Jakarta (ANTARA) - Lembaga Perlindungan Saksi dan Korban (LPSK) mendorong Presiden Joko Widodo membentuk tim independen atau tim gabungan untuk melakukan koordinasi, evaluasi, dan monitoring terhadap penanganan perkara-perkara yang terkait dengan kasus Djoko Tjandra.
Hal tersebut dipandang perlu dilakukan agar proses penegakan hukum berjalan sesuai dengan ketentuan undang-undang yang berlaku sekaligus melakukan pembenahan kelembagaan instansi terkait.
“Presiden dapat mengambil peran sentral untuk dapat memastikan proses penegakan hukum berjalan sesuai dengan koridor undang-undang dengan tidak pandang bulu,” ujar Ketua LPSK Hasto Atmojo Suroyo dalam keterangan tertulis di Jakarta, Selasa.
Baca juga: Tiga tersangka suap pencabutan red notice akui terima dana
Dalam kasus Djoko Tjandra ini terdapat beberapa tersangka yang tengah berjalan di kejaksaan dan kepolisian.

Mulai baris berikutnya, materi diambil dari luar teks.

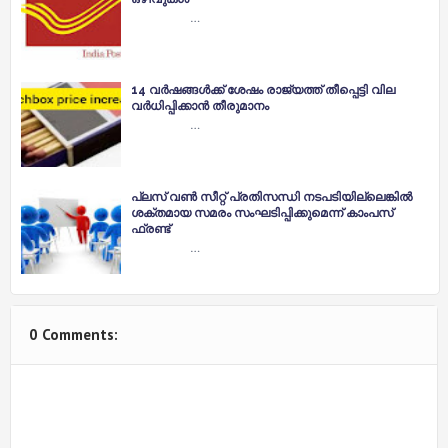
…
14 വര്‍ഷങ്ങള്‍ക്ക് ശേഷം രാജ്യത്ത് തീപ്പെട്ടി വില
വര്‍ധിപ്പിക്കാന്‍ തീരുമാനം
…
പ്ലസ് വണ്‍ സീറ്റ് പ്രതിസന്ധി നടപടിയില്ലെങ്കിൽ
ശക്തമായ സമരം സംഘടിപ്പിക്കുമെന്ന് കാംപസ്
ഫ്രണ്ട്
…
0 Comments: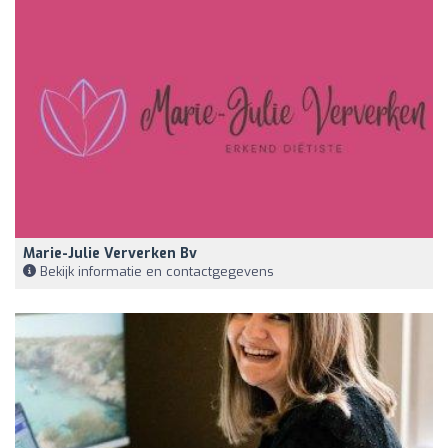
Marie-Julie Ververken Bv
Bekijk informatie en contactgegevens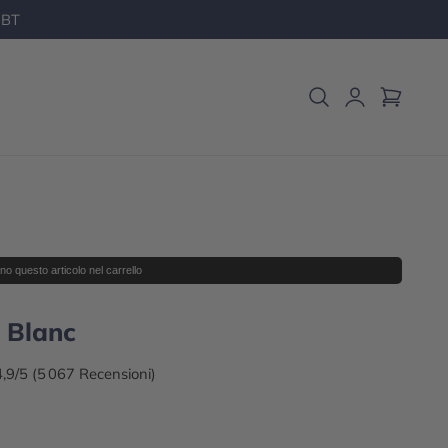
 BT
Carrello
Login
o questo articolo nel carrello
 Blanc
4,9/5 (5 067 Recensioni)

Pada saat proses penegakan hukum yang sedang berjalan, publik lalu dikejutkan dengan terjadinya peristiwa kebakaran Gedung Kejaksaan Agung.

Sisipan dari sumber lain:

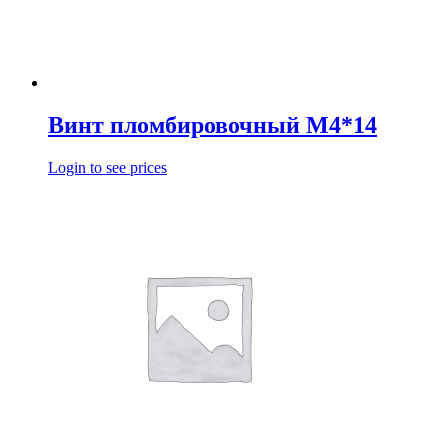
Винт пломбировочный М4*14
Login to see prices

Dalam keterangan Bareskrim Polri, terdapat dugaan adanya perbuatan pidana dalam peristiwa kebakaran tersebut sehingga saat ini dinaikkan menjadi penyidikan.
Hasto berharap pengusutan para pihak yang terlibat pada kasus terkait Djoko Tjandra ini dapat membongkar pihak-pihak yang selama ini mengambil keuntungan dari kewenangan yang dimiliki untuk kepentingan di luar hukum dan keadilan.

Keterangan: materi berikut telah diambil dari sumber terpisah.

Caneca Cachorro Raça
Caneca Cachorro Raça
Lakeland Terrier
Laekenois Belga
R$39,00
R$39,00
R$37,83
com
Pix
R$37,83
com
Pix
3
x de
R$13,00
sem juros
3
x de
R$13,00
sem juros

Baca juga: KPK didesak turut selidiki terbakarnya Gedung Kejagung
Mencermati pihak yang saat ini ditetapkan tersangka dan dugaan pihak terkait lainnya yang sedang dikembangkan penyidik, didapati adanya berbagai macam latar belakang profesi, di antaranya jaksa, polisi, advokat, instansi yang berwenang untuk mengurus kependudukan dan imigrasi, politisi, serta pihak swasta atau pengusaha.
“LPSK membuka diri untuk memberi perlindungan kepada saksi, pelapor, saksi pelaku, dan ahli dalam perkara terkait” ujar Hasto.
Dalam kesempatan itu, Hasto juga mendorong agar Komisi Pemberantasan Korupsi (KPK) untuk melakukan penyelidikan baru dan/atau mengambil alih penanganan perkara dan/atau melakukan supervisi dalam penanganan perkara tersebut.
"Sehingga independensi dan kredibilitas proses penegakan hukum terhindar dari konflik kepentingan," kata Hasto.